What are the key findings of the new Demystifying Chinese Investment in Australia report?
2013 was a very interesting year for Chinese investment. Based on KPMG and University of Sydney data, the United States for the first time replaced Australia as the number one country for receiving Chinese capital.
Overall in 2013, Chinese investment into Australia fell by 10 percent down to AU$901 billion. But on the positive side there’s been an increased level of activity and diversification of Chinese investment into our real estate, and to a lesser extent our agribusiness sectors.
Why are these results significant?
Many countries around the world are competing hard with Australia to attract Chinese capital and Australia’s movement to number two shouldn’t be too alarming, but it does send out some messages that other countries are attracting Chinese capital; we need to understand what they’re doing and what we need to do in response.
Of significance in 2013 was a very big shift away from mining and gas sector investment. Mining and gas sector investment has traditionally accounted for about 91 percent of Chinese investment in Australia. In 2013, this fell down to 44 percent.
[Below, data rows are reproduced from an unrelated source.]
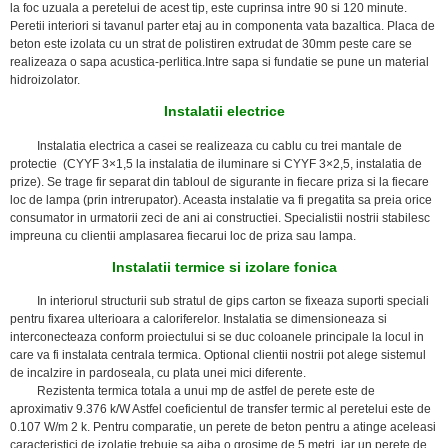
la foc uzuala a peretelui de acest tip, este cuprinsa intre 90 si 120 minute.
Peretii interiori si tavanul parter etaj au in componenta vata bazaltica. Placa de
beton este izolata cu un strat de polistiren extrudat de 30mm peste care se
realizeaza o sapa acustica-perlitica.Intre sapa si fundatie se pune un material
hidroizolator.
Instalatii electrice
Instalatia electrica a casei se realizeaza cu cablu cu trei mantale de
protectie (CYYF 3×1,5 la instalatia de iluminare si CYYF 3×2,5, instalatia de
prize). Se trage fir separat din tabloul de sigurante in fiecare priza si la fiecare
loc de lampa (prin intrerupator). Aceasta instalatie va fi pregatita sa preia orice
consumator in urmatorii zeci de ani ai constructiei. Specialistii nostrii stabilesc
impreuna cu clientii amplasarea fiecarui loc de priza sau lampa.
Instalatii termice si izolare fonica
In interiorul structurii sub stratul de gips carton se fixeaza suporti speciali
pentru fixarea ulterioara a caloriferelor. Instalatia se dimensioneaza si
interconecteaza conform proiectului si se duc coloanele principale la locul in
care va fi instalata centrala termica. Optional clientii nostrii pot alege sistemul
de incalzire in pardoseala, cu plata unei mici diferente.
Rezistenta termica totala a unui mp de astfel de perete este de
aproximativ 9.376 k/W Astfel coeficientul de transfer termic al peretelui este de
0.107 W/m 2 k. Pentru comparatie, un perete de beton pentru a atinge aceleasi
caracteristici de izolatie trebuie sa aiba o grosime de 5 metri, iar un perete de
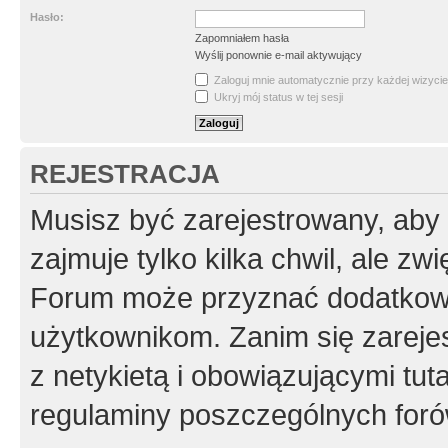
Hasło:
Zapomniałem hasła
Wyślij ponownie e-mail aktywujący
Zaloguj mnie automatycznie przy każdej wizycie
Ukryj mój status w tej sesji
REJESTRACJA
Musisz być zarejestrowany, aby
zajmuje tylko kilka chwil, ale z
Forum może przyznać dodatkow
użytkownikom. Zanim się zarejes
z netykietą i obowiązującymi tut
regulaminy poszczególnych foró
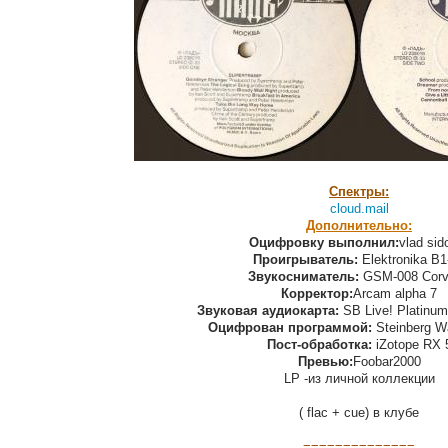
Спектры:
cloud.mail
Дополнительно:
Оцифровку выполнил:
vlad sid
Проигрыватель:
Elektronika B1
Звукосниматель:
GSM-008 Corv
Корректор:
Arcam alpha 7
Звуковая аудиокарта:
SB Live! Platinum
Оцифрован программой:
Steinberg Wa
Пост-обработка:
iZotope RX 
Превью:
Foobar2000
LP -из личной коллекции
( flac + cue) в клубе
==============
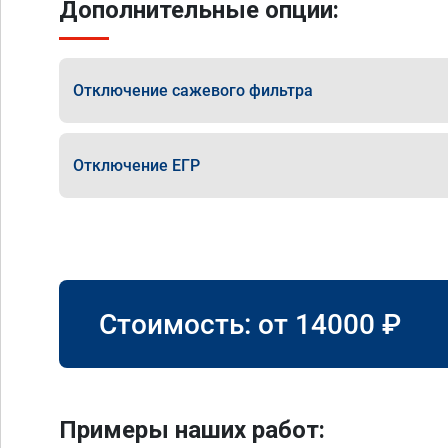
Дополнительные опции:
Отключение сажевого фильтра
Отключение ЕГР
Стоимость: от
14000
₽
Примеры наших работ:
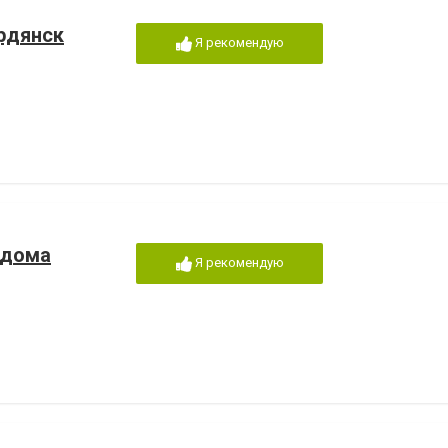
рдянск
Я рекомендую
 дома
Я рекомендую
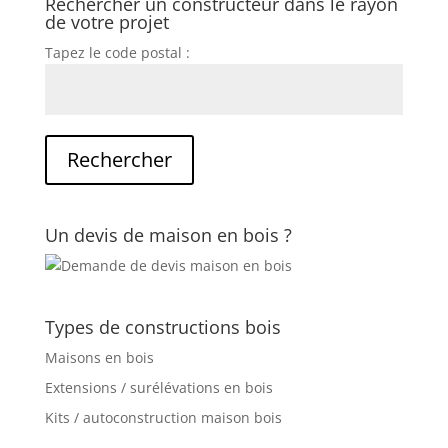
Rechercher un constructeur dans le rayon
de votre projet
Tapez le code postal :
Un devis de maison en bois ?
Types de constructions bois
Maisons en bois
Extensions / surélévations en bois
Kits / autoconstruction maison bois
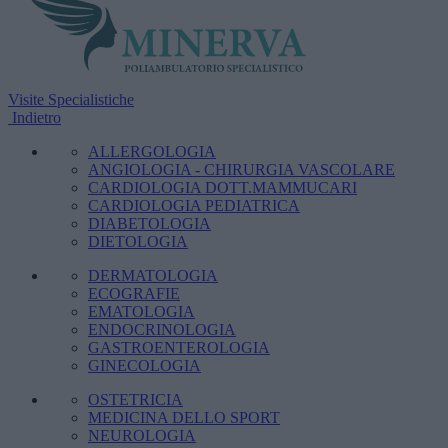
Visite Specialistiche
Indietro
ALLERGOLOGIA
ANGIOLOGIA - CHIRURGIA VASCOLARE
CARDIOLOGIA DOTT.MAMMUCARI
CARDIOLOGIA PEDIATRICA
DIABETOLOGIA
DIETOLOGIA
DERMATOLOGIA
ECOGRAFIE
EMATOLOGIA
ENDOCRINOLOGIA
GASTROENTEROLOGIA
GINECOLOGIA
OSTETRICIA
MEDICINA DELLO SPORT
NEUROLOGIA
What are the longer term trends?
There will be renewed and continuing interest from Chinese companies into out mining sector with particular focus on non-ferrous metals. I think from a power, civil and mining infrastructure perspective, we’ll continue to see a lot of investment from Chinese state-owned enterprises.
And finally, I think the Chinese private sector will continue to invest heavily into our commercial real estate and possibly our agribusiness sector.
What’s the outlook for Chinese investment in Australia?
We remain very positive about Chinese investment into Australia. It’s only early days, and the Chinese government and new leadership has pledged to invest at least another US$500 billion into outbound direct investment globally.
So provided Australia continues to attract it’s 12 percent or more, we stand to do very well from continuing Chinese investment. But this year is a wake-up call, and we do have some work to do to ensure that the Chinese do in fact continue to invest in Australia.